I know the new interiors are way nicer than this one, so that’s a nice upgrade. But yeah. I guess I’ll get to why most of you are probably here is you, you probably want to hear what issues have I had because being, as you know, the 2021s, 2020s, 2022s are getting to be a few years old. I’m sure a lot of people out there are starting to look at these slightly used trucks. Now, like I said, I put a lot of miles about 10,000 miles a month on these trucks, so I’ve actually put you know what most people put in the lifetime of owning a truck on these trucks in about 2 and a half 3 years. So I can I’ll pull up my repair records for my company, and I kind of talk about a few things that I know for sure have gone wrong on both trucks simultaneously, which to me, is an indication of a recurring issue that most people are probably going to face they’re not going to be one-off issues.

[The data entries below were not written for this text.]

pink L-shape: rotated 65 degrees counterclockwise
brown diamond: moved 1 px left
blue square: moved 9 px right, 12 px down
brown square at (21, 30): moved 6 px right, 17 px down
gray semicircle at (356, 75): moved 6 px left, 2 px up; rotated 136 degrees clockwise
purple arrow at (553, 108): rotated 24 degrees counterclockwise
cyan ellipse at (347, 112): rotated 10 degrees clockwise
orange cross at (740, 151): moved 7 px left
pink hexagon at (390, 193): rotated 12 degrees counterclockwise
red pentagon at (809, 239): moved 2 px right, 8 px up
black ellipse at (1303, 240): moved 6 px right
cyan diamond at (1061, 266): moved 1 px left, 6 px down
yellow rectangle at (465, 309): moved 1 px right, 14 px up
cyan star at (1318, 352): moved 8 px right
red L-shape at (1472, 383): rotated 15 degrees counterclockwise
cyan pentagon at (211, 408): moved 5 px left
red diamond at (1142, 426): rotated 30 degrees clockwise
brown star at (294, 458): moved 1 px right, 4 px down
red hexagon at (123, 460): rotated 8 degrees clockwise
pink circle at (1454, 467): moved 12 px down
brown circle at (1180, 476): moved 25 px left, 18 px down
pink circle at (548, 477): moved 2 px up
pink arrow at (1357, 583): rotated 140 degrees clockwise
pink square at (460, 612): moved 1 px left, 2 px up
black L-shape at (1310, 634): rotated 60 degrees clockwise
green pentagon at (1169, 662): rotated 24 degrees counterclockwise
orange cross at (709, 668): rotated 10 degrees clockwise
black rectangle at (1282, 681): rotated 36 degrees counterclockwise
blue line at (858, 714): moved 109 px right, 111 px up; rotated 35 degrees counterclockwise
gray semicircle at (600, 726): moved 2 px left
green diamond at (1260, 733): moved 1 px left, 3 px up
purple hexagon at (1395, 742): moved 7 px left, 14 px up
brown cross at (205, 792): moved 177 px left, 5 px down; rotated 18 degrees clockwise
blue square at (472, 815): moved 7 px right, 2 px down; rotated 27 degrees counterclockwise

Both of these trucks I’ve owned since brand new. So that being said, yeah I’ll jump right into it here. I’ll pull up my maintenance record here. So, let’s see the first issue. I know both trucks shared okay at about 40, 50,000 miles. AC failures, so the pressure sensor on the AC went out on both trucks almost like clockwork at the 40-50,000 mile range. That was still covered under warranty, not a big issue. It’s like a one-day fix and since they’ve been fixed, they haven’t gone out again. So I don’t know if GM fixed something there.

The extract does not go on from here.